## Saved data entries
※

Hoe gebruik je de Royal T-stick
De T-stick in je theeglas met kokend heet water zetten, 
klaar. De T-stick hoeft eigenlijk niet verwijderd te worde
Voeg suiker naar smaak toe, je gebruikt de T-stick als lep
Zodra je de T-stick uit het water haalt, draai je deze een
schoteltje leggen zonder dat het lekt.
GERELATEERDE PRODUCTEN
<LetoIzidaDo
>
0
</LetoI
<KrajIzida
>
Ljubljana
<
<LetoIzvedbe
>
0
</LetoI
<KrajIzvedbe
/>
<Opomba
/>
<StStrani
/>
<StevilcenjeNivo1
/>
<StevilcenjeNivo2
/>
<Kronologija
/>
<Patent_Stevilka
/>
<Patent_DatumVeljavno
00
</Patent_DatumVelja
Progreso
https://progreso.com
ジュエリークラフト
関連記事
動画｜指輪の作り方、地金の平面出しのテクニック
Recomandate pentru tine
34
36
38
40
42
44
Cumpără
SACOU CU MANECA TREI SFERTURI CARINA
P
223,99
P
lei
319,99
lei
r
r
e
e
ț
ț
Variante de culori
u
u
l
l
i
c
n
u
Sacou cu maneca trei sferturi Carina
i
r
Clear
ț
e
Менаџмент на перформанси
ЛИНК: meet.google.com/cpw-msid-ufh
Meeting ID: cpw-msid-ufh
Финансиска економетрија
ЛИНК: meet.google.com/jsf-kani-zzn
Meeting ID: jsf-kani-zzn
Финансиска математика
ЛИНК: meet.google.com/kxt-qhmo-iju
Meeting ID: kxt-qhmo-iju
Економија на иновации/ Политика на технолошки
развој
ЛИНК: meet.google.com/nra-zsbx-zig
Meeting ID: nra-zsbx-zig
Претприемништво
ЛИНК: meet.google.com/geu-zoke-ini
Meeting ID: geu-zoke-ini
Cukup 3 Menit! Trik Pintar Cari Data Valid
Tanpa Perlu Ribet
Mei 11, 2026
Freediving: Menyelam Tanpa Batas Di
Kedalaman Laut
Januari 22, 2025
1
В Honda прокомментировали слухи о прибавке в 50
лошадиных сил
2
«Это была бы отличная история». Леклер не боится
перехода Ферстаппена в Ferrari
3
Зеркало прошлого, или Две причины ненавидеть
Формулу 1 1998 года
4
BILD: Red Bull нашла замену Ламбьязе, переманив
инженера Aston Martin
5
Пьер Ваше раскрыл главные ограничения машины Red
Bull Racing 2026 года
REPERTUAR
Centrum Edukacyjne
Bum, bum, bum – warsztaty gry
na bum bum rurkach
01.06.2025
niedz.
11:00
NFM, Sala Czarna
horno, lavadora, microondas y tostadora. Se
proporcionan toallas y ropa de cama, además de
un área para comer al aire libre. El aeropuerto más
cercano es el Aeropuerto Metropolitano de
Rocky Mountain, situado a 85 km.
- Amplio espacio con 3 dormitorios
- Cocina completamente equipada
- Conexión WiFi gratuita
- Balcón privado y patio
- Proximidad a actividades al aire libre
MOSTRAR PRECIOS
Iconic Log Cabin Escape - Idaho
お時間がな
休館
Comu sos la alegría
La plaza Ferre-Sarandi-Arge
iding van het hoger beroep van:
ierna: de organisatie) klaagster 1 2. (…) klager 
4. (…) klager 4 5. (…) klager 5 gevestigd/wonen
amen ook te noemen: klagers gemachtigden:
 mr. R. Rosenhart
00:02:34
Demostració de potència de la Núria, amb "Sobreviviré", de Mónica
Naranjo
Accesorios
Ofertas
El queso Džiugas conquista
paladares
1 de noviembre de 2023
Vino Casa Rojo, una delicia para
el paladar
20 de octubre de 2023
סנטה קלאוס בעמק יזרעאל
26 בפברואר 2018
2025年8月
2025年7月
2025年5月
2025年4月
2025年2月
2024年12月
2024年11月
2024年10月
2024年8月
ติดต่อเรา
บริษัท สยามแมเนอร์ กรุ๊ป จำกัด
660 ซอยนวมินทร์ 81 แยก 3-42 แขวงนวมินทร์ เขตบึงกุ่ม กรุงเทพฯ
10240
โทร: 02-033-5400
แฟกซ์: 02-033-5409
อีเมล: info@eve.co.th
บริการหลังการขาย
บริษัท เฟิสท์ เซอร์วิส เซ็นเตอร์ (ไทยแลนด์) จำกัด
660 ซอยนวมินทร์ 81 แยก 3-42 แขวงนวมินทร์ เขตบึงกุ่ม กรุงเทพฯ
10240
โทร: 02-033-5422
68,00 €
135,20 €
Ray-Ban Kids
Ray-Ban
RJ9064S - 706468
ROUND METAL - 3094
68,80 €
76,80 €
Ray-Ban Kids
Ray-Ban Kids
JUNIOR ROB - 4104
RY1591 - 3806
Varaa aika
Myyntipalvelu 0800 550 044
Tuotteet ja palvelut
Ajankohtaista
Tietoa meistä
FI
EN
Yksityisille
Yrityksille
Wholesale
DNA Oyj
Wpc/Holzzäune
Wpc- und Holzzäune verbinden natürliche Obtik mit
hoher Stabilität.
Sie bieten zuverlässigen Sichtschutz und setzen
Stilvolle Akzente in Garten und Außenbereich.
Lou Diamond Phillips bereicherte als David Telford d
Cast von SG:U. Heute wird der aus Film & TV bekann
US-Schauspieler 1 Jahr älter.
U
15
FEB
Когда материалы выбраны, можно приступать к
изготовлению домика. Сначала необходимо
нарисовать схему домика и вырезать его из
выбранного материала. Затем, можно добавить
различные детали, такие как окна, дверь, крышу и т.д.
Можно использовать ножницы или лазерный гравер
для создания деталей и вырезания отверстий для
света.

※

## Exercise goal
Lines above with "libre" in them are the ones to copy.

## Result of the exercise
un área para comer al aire libre. El aeropuerto más
- Proximidad a actividades al aire libre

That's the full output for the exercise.